After reading this, some people might be against private prisons, but believe that they are so fundamental that they can not be brought down. It all started with a man named Juan Moreno. One day when he was walking to work, an unmarked car with some ICE agents arrested him and locked him up in a private prison. Within the next 22 days in the prison, he got  cold, and when he asked the guards to turn the heat up, they told him to get another blanket, knowing very well that he could not get another one. After Moreno got out, he decided to speak out against for-profit prisons. At that time, the third largest for-profit prison company, Management and Training Company, was trying to build a huge private prison in Wyoming. Frustrated, Moreno shared his story with many other angry wyomingites. But these stories are not new. Between 2006 and 2011, about 3,000 people were detained in a place called tent city, where they were reported to be treated horribly. And as the ACLU article stated, “These horror stories are not new to lawmakers. In June 2009, a former nurse at the facility testified in a congressional briefing that ‘the level of human suffering [at Willacy] was just unbelievable.’” But nothing ever changes. But soon people started noticing that Wyoming as a whole was standing up. And slowly people started paying attention. This just shows that anything can be achieved if you have enough people. That is why, if there is a for-profit prison being built near you, stand up! If enough people do, you can make a difference!

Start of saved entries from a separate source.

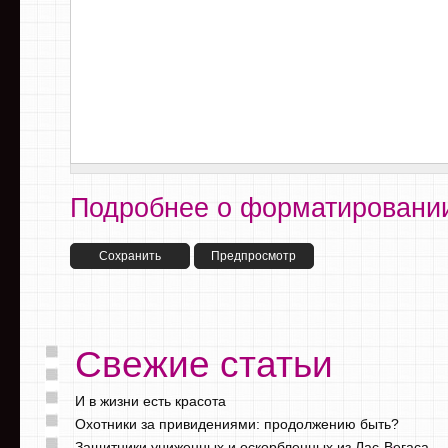
Подробнее о форматировании
Свежие статьи
И в жизни есть красота
Охотники за привидениями: продолжению быть?
Защитники униженных и оскорбленных из Лас-Вегаса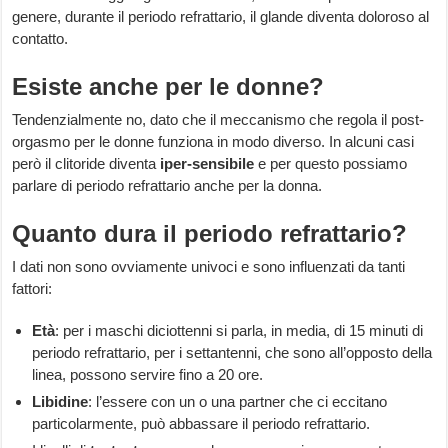
genere, durante il periodo refrattario, il glande diventa doloroso al
contatto.
Esiste anche per le donne?
Tendenzialmente no, dato che il meccanismo che regola il post-
orgasmo per le donne funziona in modo diverso. In alcuni casi
però il clitoride diventa
iper-sensibile
e per questo possiamo
parlare di periodo refrattario anche per la donna.
Quanto dura il periodo refrattario?
I dati non sono ovviamente univoci e sono influenzati da tanti
fattori:
Età
: per i maschi diciottenni si parla, in media, di 15 minuti di
periodo refrattario, per i settantenni, che sono all’opposto della
linea, possono servire fino a 20 ore.
Libidine
: l’essere con un o una partner che ci eccitano
particolarmente, può abbassare il periodo refrattario.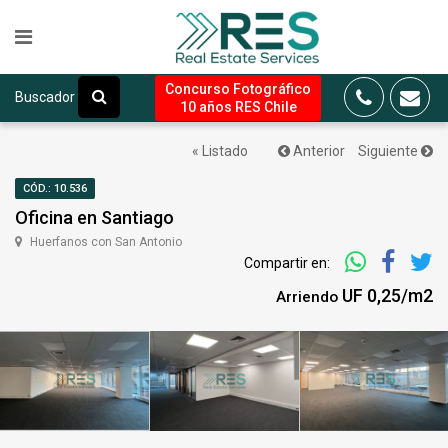
Concurso Fotográfico
Buscador
10 años RES Chile
« Listado
Anterior
Siguiente
CÓD.: 10.536
Oficina en Santiago
Huerfanos con San Antonio
Compartir en:
UF 0,25/m2
Arriendo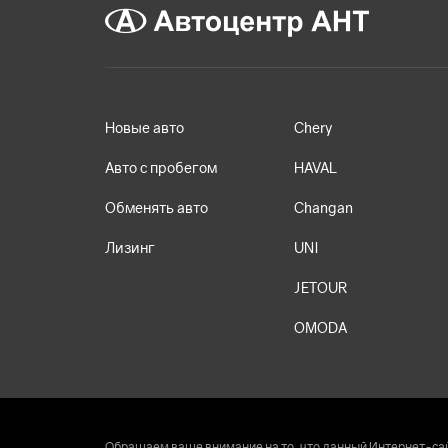
Новые авто
Chery
Авто с пробегом
HAVAL
Обменять авто
Changan
Лизинг
UNI
JETOUR
OMODA
Обращаем ваше внимание на то, что данный Интернет-сай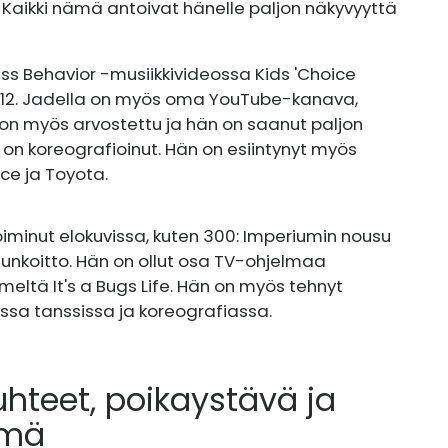
aikki nämä antoivat hänelle paljon näkyvyyttä
s Behavior -musiikkivideossa Kids 'Choice
2012. Jadella on myös oma YouTube-kanava,
on myös arvostettu ja hän on saanut paljon
n koreografioinut. Hän on esiintynyt myös
ace ja Toyota.
oiminut elokuvissa, kuten 300: Imperiumin nousu
nkoitto. Hän on ollut osa TV-ohjelmaa
meltä It's a Bugs Life. Hän on myös tehnyt
anssa tanssissa ja koreografiassa.
hteet, poikaystävä ja
ämä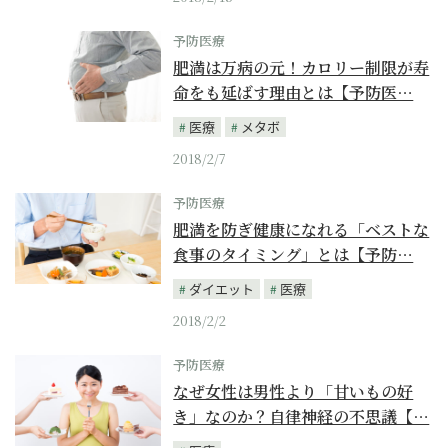
予防医療
肥満は万病の元！カロリー制限が寿
命をも延ばす理由とは【予防医…
医療
メタボ
2018/2/7
予防医療
肥満を防ぎ健康になれる「ベストな
食事のタイミング」とは【予防…
ダイエット
医療
2018/2/2
予防医療
なぜ女性は男性より「甘いもの好
き」なのか？自律神経の不思議【…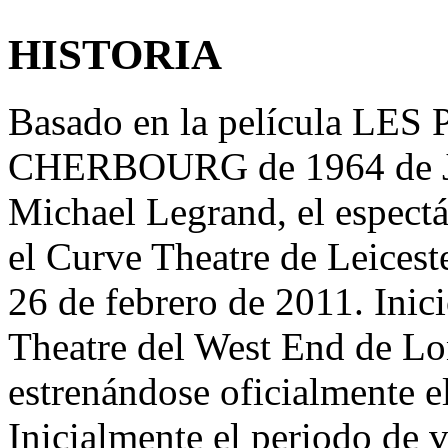
HISTORIA
Basado en la película L
CHERBOURG de 1964 de Ja
Michael Legrand, el espectá
el Curve Theatre de Leiceste
26 de febrero de 2011. Inic
Theatre del West End de Lo
estrenándose oficialmente e
Inicialmente el periodo de v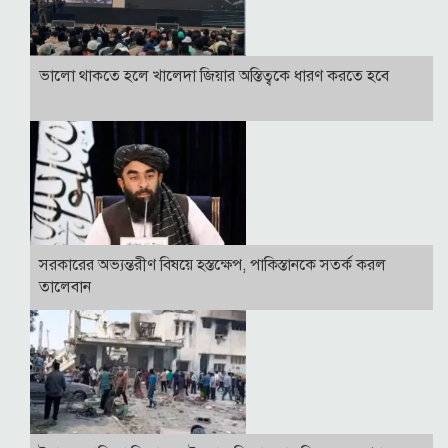
ভালো থাকতে হলে খালেদা জিয়ার অস্তিত্বকে ধারণ করতে হবে
সরকারের অভ্যন্তরীণ বিষয়ে হস্তক্ষেপ, পাকিস্তানকে সতর্ক করল
তালেবান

Our country has stuck with for-profit prisons for a long time, and I believe that these generations should break the trend. Imagine if a young African American immigrant is just driving down the street, when some officers pull him over and arrest him for drug dealing. He is then hustled into a private prison, where je soons find out is a nightmare. They ignore even the most simple requests, put him next to some violent gang members, and even cut all of their programs for younger people. And since they are not owned by the government, they can just walk, and sometimes even cross, the line between what is legal and what is not. If not for yourself, do it for these people. Stand up for immigrants, people of color, poor people, and many others. With your help, we might be able to make a difference.